_TASK PROMPT_: Retype exactly the lines from the line with "Create a Store (1158, 1740)" to the end of the data, keeping both boundary lines.

_RECORD EXTRACTS_:
▼

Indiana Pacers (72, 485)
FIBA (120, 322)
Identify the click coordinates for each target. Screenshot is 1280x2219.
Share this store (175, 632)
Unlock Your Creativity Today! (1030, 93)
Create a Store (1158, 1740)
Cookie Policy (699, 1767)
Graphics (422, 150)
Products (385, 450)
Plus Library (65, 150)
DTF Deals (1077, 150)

▲

_TASK RESPONSE_:
Create a Store (1158, 1740)
Cookie Policy (699, 1767)
Graphics (422, 150)
Products (385, 450)
Plus Library (65, 150)
DTF Deals (1077, 150)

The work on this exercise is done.